Declaring that "what makes for a good economy also makes for a good society", he outlined proposals to ease the tax burden on business, encourage innovation, bolster small firms and cut red tape and unnecessary regulation.

The wide-ranging programme of reforms and initiatives made clear that the Chancellor regards a big change in productivity as essential if the Government is to honour its wider pledges to cut unemployment, spend an extra pounds 40bn on health and education and offer a fairer deal for the disadvantaged in society.

The aim of the measures will be to close the 40 per cent productivity gap that exists between Britain and its most successful competitors, Mr Brown said.

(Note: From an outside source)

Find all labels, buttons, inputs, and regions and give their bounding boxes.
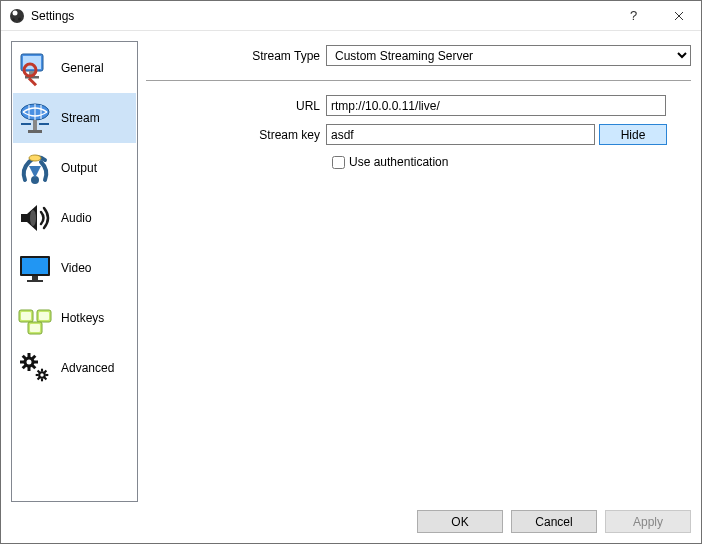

He intends to achieve that through a mix of better education and innovation and encouragement of competition and enterprise. But there was also a sting in the tail in the shape of a consultation paper proposing an energy tax on business, which could cost industry up to pounds 2bn a year.

The Chancellor identified productivity improvements as one of the three core foundations for long-term economic strength. On business taxes, he is considering reducing the rate of corporation tax for small businesses below the current level of 20 per cent and turning temporary capital allowances on plant and equipment into permanent tax cuts.

Small firms could also qualify for enhanced tax credits for spending on research and development, while the pre-Budget statement held out the prospect for tax breaks for all employers who second staff to schools and colleges.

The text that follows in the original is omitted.